THE DATA:
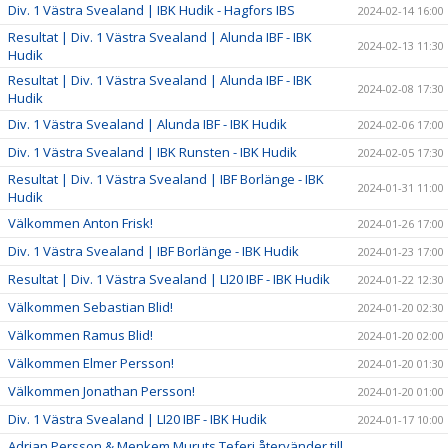
Div. 1 Västra Svealand | IBK Hudik - Hagfors IBS
2024-02-14 16:00
Resultat | Div. 1 Västra Svealand | Alunda IBF - IBK
2024-02-13 11:30
Hudik
Resultat | Div. 1 Västra Svealand | Alunda IBF - IBK
2024-02-08 17:30
Hudik
Div. 1 Västra Svealand | Alunda IBF - IBK Hudik
2024-02-06 17:00
Div. 1 Västra Svealand | IBK Runsten - IBK Hudik
2024-02-05 17:30
Resultat | Div. 1 Västra Svealand | IBF Borlänge - IBK
2024-01-31 11:00
Hudik
Välkommen Anton Frisk!
2024-01-26 17:00
Div. 1 Västra Svealand | IBF Borlänge - IBK Hudik
2024-01-23 17:00
Resultat | Div. 1 Västra Svealand | LI20 IBF - IBK Hudik
2024-01-22 12:30
Välkommen Sebastian Blid!
2024-01-20 02:30
Välkommen Ramus Blid!
2024-01-20 02:00
Välkommen Elmer Persson!
2024-01-20 01:30
Välkommen Jonathan Persson!
2024-01-20 01:00
Div. 1 Västra Svealand | LI20 IBF - IBK Hudik
2024-01-17 10:00
Adrian Persson & Menkem Muruts Teferi återvänder till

TASK INSTRUCTIONS: Extract from the records above the lines from the one containing "Välkommen Anton Frisk!" to the one containing "Välkommen Elmer Persson!", both lines included, exactly as they appear and with nothing else.

WRITTEN SOLUTION:
Välkommen Anton Frisk!
2024-01-26 17:00
Div. 1 Västra Svealand | IBF Borlänge - IBK Hudik
2024-01-23 17:00
Resultat | Div. 1 Västra Svealand | LI20 IBF - IBK Hudik
2024-01-22 12:30
Välkommen Sebastian Blid!
2024-01-20 02:30
Välkommen Ramus Blid!
2024-01-20 02:00
Välkommen Elmer Persson!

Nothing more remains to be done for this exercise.